*TASK*:
Every line below is to be set down again exactly; any image stays out.

(Saved entries)
────────────────────

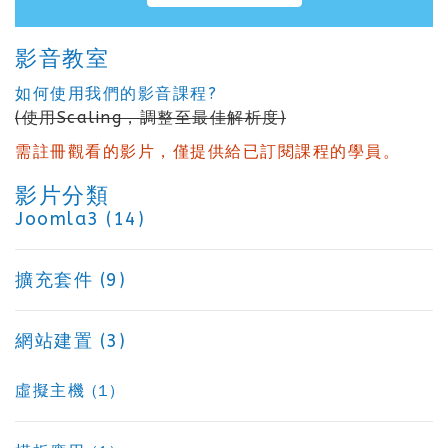
影音教室
如何使用我們的影音課程?
(使用Scaling，調整至最佳解析度)
需註冊觀看的影片，僅提供給已訂閱課程的學員。
影片分類
Joomla3 (14)
擴充套件 (9)
網站建置 (3)
虛擬主機 (1)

────────────────────

*EXERCISE RESPONSE*:
影音教室
如何使用我們的影音課程?
(使用Scaling，調整至最佳解析度)
需註冊觀看的影片，僅提供給已訂閱課程的學員。
影片分類
Joomla3 (14)
擴充套件 (9)
網站建置 (3)
虛擬主機 (1)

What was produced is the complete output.